Says Gilles Moëc, Chief Economist at AXA Investment Managers “The deterioration in the data is evident, but without any clear indication that underlying inflationary pressure is easing”. The markets are pending the meeting of this Wednesday in Frankfurt of the ECB. They take a rise in interest rates for granted. The question is the magnitude of that increase. Analysts believe that this time the hawks will ask to make money more expensive by 0.75%. According to the minutes of the July meeting, there was no unanimity in the 0.5% increase, since some governors asked for greater gradualness. And on this occasion, the most lax wing has barely raised its voice. The chief economist of the ECB, Philip Lane, barely advocated last week in Barcelona for step by step, without abrupt increases.
The positive data comes from The US continues to create jobs, despite the rise in interest rates, reaching all-time highs. And despite being a positive figure in the labor markets, the strength of the US labor market does nothing but point to new rate hikes in the Federal Reserve, which has made the fight without quarter against the increase in prices a priority.
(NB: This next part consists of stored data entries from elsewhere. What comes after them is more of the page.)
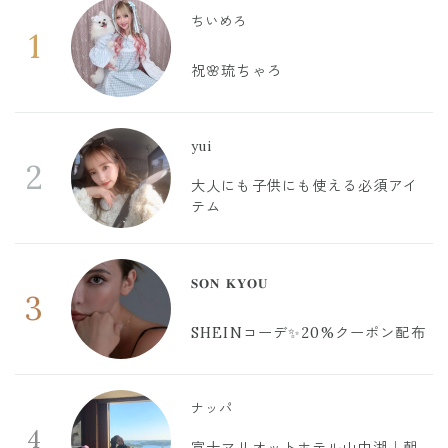
ちいめろ
1
祝🌸琉ちゃろ
yui
2
大人にも子供にも使える必須アイ
テム
𝐒𝐎𝐍 𝐊𝐘𝐎𝐔
3
SHEINコーデ✨20%クーポン配布
ナッパ
4
富士マリオットホテル山中湖｜朝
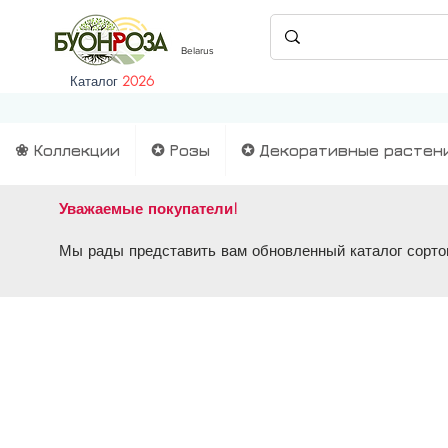
Belarus
Каталог
2026
❀ Коллекции
✪ Розы
✪ Декоративные растен
Уважаемые покупатели!
Мы рады представить вам обновленный каталог сортов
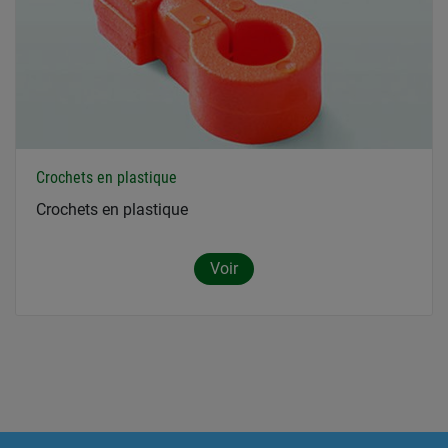
Crochets en plastique
Crochets en plastique
Voir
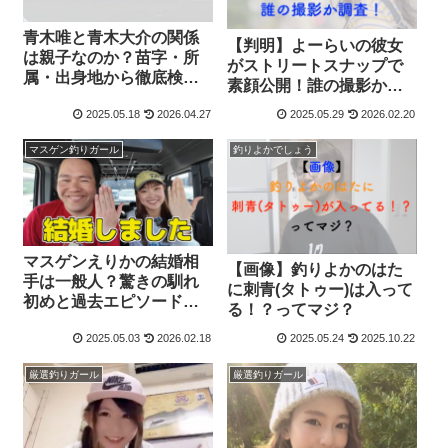
青木唯と青木大介の関係
【判明】よーらいの彼女
は親子なのか？苗字・所
がストリートスナップで
属・出身地から徹底検
素顔公開！誰の撮影か調
証！
査！
2025.05.18
2026.04.27
2025.05.29
2026.02.20
マスゲン釣りガール
釣りよかでしょう
マスゲンえりかの結婚相
【画像】釣りよかのはた
手は一般人？驚きの馴れ
に刺青(タトゥー)は入って
初めと過去エピソードを
る！？ってマジ？
暴露！
2025.05.03
2026.02.18
2025.05.24
2025.10.22
厳選釣りガール
厳選釣りガール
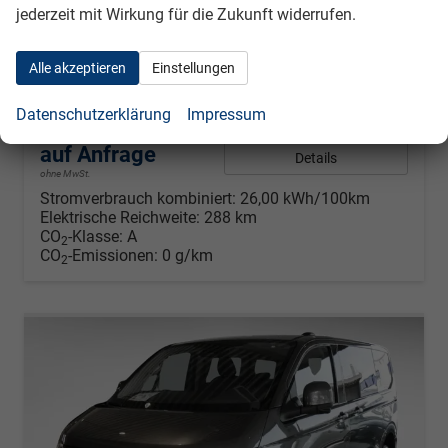
Volkswagen T7 E-Caravelle
jederzeit mit Wirkung für die Zukunft widerrufen.
Style kurz 210 kW BEV vollelektrisch, 1-Gang Automatik, 8 Sitze, Klimaautomatik 3 Zonen, Navigationssystem, Rückkamera, Fahrerassistenzpaket Plus,
unverbindliche Lieferzeit:
4 Monate
Neuwagen
Alle akzeptieren
Einstellungen
Fahrzeugnr.
909
Getriebe
Automatik
Datenschutzerklärung
Impressum
Kraftstoff
Elektro
Leistung
– kW
auf Anfrage
Details
ohne MwSt.
Stromverbrauch kombiniert:
26,00 kWh/100km
Elektrische Reichweite:
288 km
CO
-Klasse:
A
2
CO
-Emissionen:
0 g/km
2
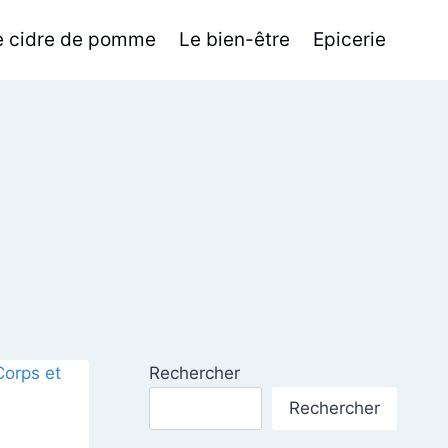
de cidre de pomme
Le bien-être
Epicerie
Rechercher
Rechercher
Given this perspective, and especially with the new threats on the supply of gas, the euro has fallen again against the dollar. With the EU countries launching new measures to alleviate the cost of energy (such as Germany) or help energy companies (Sweden and Finland), the European currency has lost parity again and has even gone further by touching 0 .9876 first thing in the morning. This is the lowest level in two decades. The sovereign debt also scales: the German 10-year bond reaches 1,579%, but this Monday the peripheral debt rises above all. The Italian rose this Monday to 3,972%; the Spanish, at 2,792%, and the Portuguese, at 2,677%.
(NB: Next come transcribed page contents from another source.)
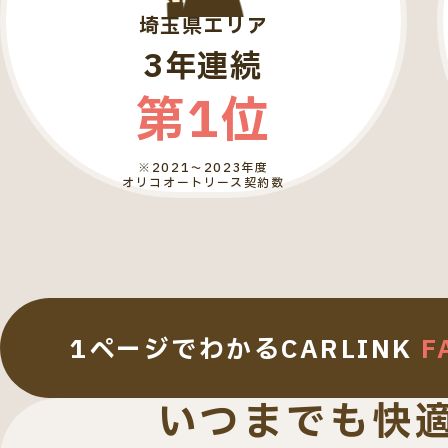
埼玉県エリア
3年連続
第1位
※2021～2023年度
オリコオートリース契約数
1ページでわかる
CARLINK
F
いつまでも快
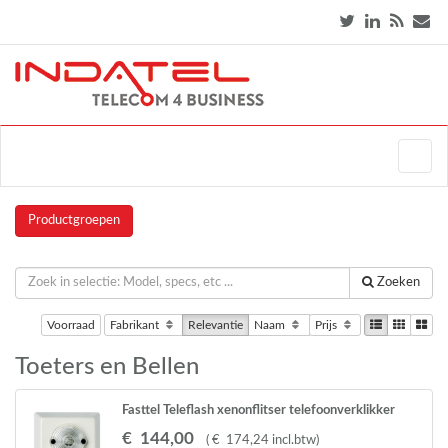
Productgroepen
Zoeken
Voorraad
Fabrikant
Relevantie
Naam
Prijs
Toeters en Bellen
Fasttel Teleflash xenonflitser telefoonverklikker
€
144
,
00
(
€
174
,
24
incl.btw
)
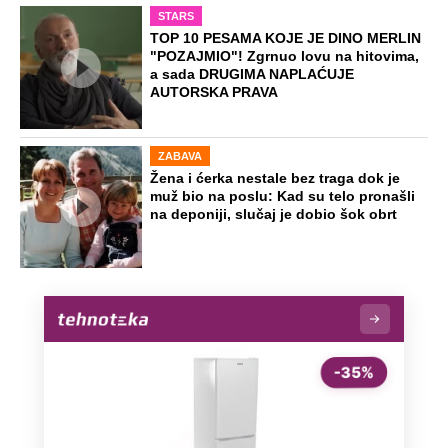
STARS
TOP 10 PESAMA KOJE JE DINO MERLIN
"POZAJMIO"! Zgrnuo lovu na hitovima,
a sada DRUGIMA NAPLAĆUJE
AUTORSKA PRAVA
ZABAVA
Žena i ćerka nestale bez traga dok je
muž bio na poslu: Kad su telo pronašli
na deponiji, slučaj je dobio šok obrt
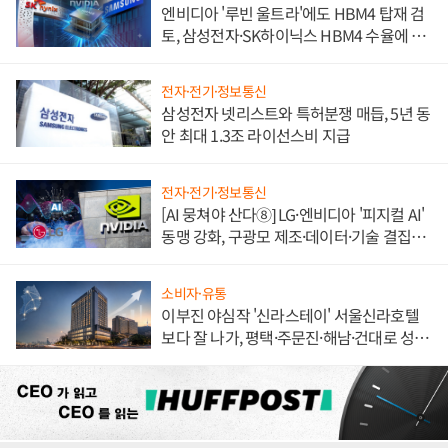
엔비디아 '루빈 울트라'에도 HBM4 탑재 검
토, 삼성전자·SK하이닉스 HBM4 수율에 주
도권 갈린다
전자·전기·정보통신
삼성전자 넷리스트와 특허분쟁 매듭, 5년 동
안 최대 1.3조 라이선스비 지급
전자·전기·정보통신
[AI 뭉쳐야 산다⑧] LG·엔비디아 '피지컬 AI'
동맹 강화, 구광모 제조·데이터·기술 결집
해 종합 로보틱스 기업으로
소비자·유통
이부진 야심작 '신라스테이' 서울신라호텔
보다 잘 나가, 평택·주문진·해남·건대로 성
장판 더 넓힌다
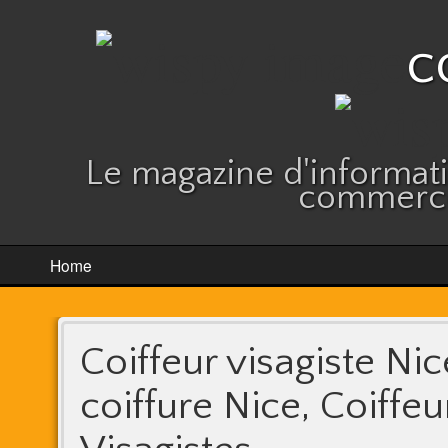
c
Le magazine d'informatio
commerce
Home
Coiffeur visagiste Nic
coiffure Nice, Coiffeu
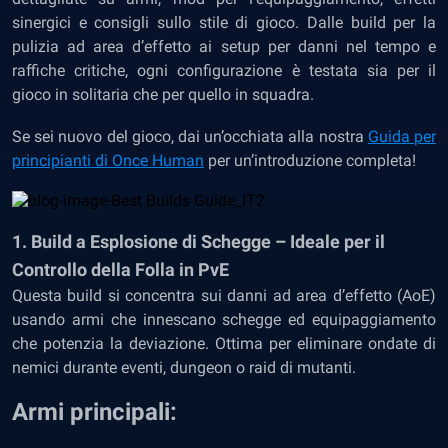
sinergici e consigli sullo stile di gioco. Dalle build per la
pulizia ad area d’effetto ai setup per danni nel tempo e
raffiche critiche, ogni configurazione è testata sia per il
gioco in solitaria che per quello in squadra.
Se sei nuovo del gioco, dai un’occhiata alla nostra
Guida per
principianti di Once Human
per un’introduzione completa!
1. Build a Esplosione di Schegge – Ideale per il
Controllo della Folla in PvE
Questa build si concentra sui danni ad area d’effetto (AoE)
usando armi che innescano schegge ed equipaggiamento
che potenzia la deviazione. Ottima per eliminare ondate di
nemici durante eventi, dungeon o raid di mutanti.
Armi principali:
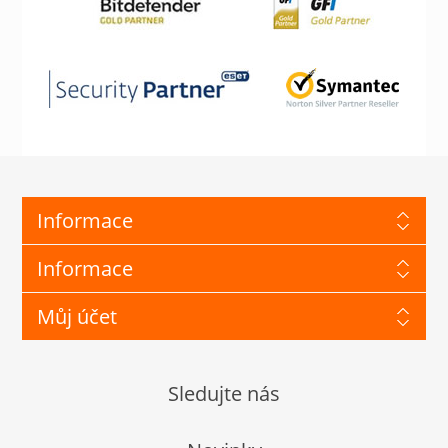
Informace
Informace
Můj účet
Sledujte nás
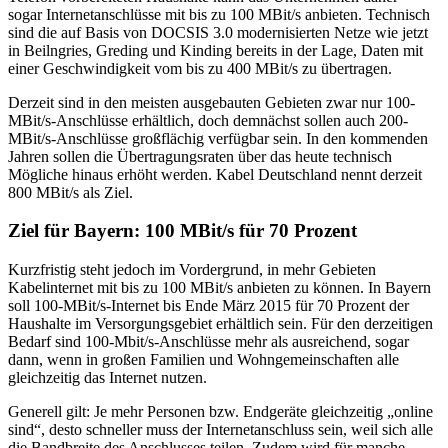
sogar Internetanschlüsse mit bis zu 100 MBit/s anbieten. Technisch
sind die auf Basis von DOCSIS 3.0 modernisierten Netze wie jetzt
in Beilngries, Greding und Kinding bereits in der Lage, Daten mit
einer Geschwindigkeit vom bis zu 400 MBit/s zu übertragen.
Derzeit sind in den meisten ausgebauten Gebieten zwar nur 100-
MBit/s-Anschlüsse erhältlich, doch demnächst sollen auch 200-
MBit/s-Anschlüsse großflächig verfügbar sein. In den kommenden
Jahren sollen die Übertragungsraten über das heute technisch
Mögliche hinaus erhöht werden. Kabel Deutschland nennt derzeit
800 MBit/s als Ziel.
Ziel für Bayern: 100 MBit/s für 70 Prozent
Kurzfristig steht jedoch im Vordergrund, in mehr Gebieten
Kabelinternet mit bis zu 100 MBit/s anbieten zu können. In Bayern
soll 100-MBit/s-Internet bis Ende März 2015 für 70 Prozent der
Haushalte im Versorgungsgebiet erhältlich sein. Für den derzeitigen
Bedarf sind 100-Mbit/s-Anschlüsse mehr als ausreichend, sogar
dann, wenn in großen Familien und Wohngemeinschaften alle
gleichzeitig das Internet nutzen.
Generell gilt: Je mehr Personen bzw. Endgeräte gleichzeitig „online
sind“, desto schneller muss der Internetanschluss sein, weil sich alle
die Bandbreite des Anschlusses teilen. Zudem wird für manche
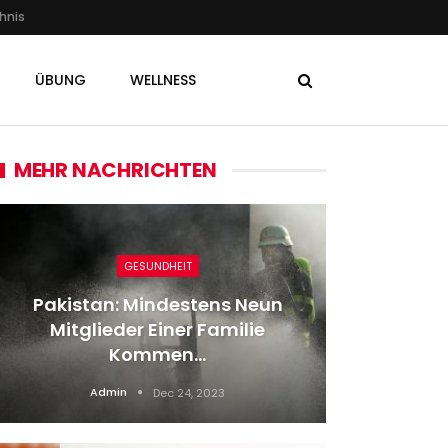
hnis
ÜBUNG
WELLNESS
MEHR NACHRICHTEN
GESUNDHEIT
Pakistan: Mindestens Neun
Zwe
Mitglieder Einer Familie
Ameri
Kommen…
Admin
Dec 24, 2023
In the stock markets, the Eurostoxx has collapsed 1.53%, reflecting the red numbers throughout the continent. The hardest hit was the German DAX, which fell 2.22%, followed by the French CAC, which fell 1.2%. The Ibex has fallen by 0.88%. The losses have been fattened above all by industrial stocks, which are the ones that are suffering the most from the rise in energy prices. Posted by The Usa Herald, a news and information agency.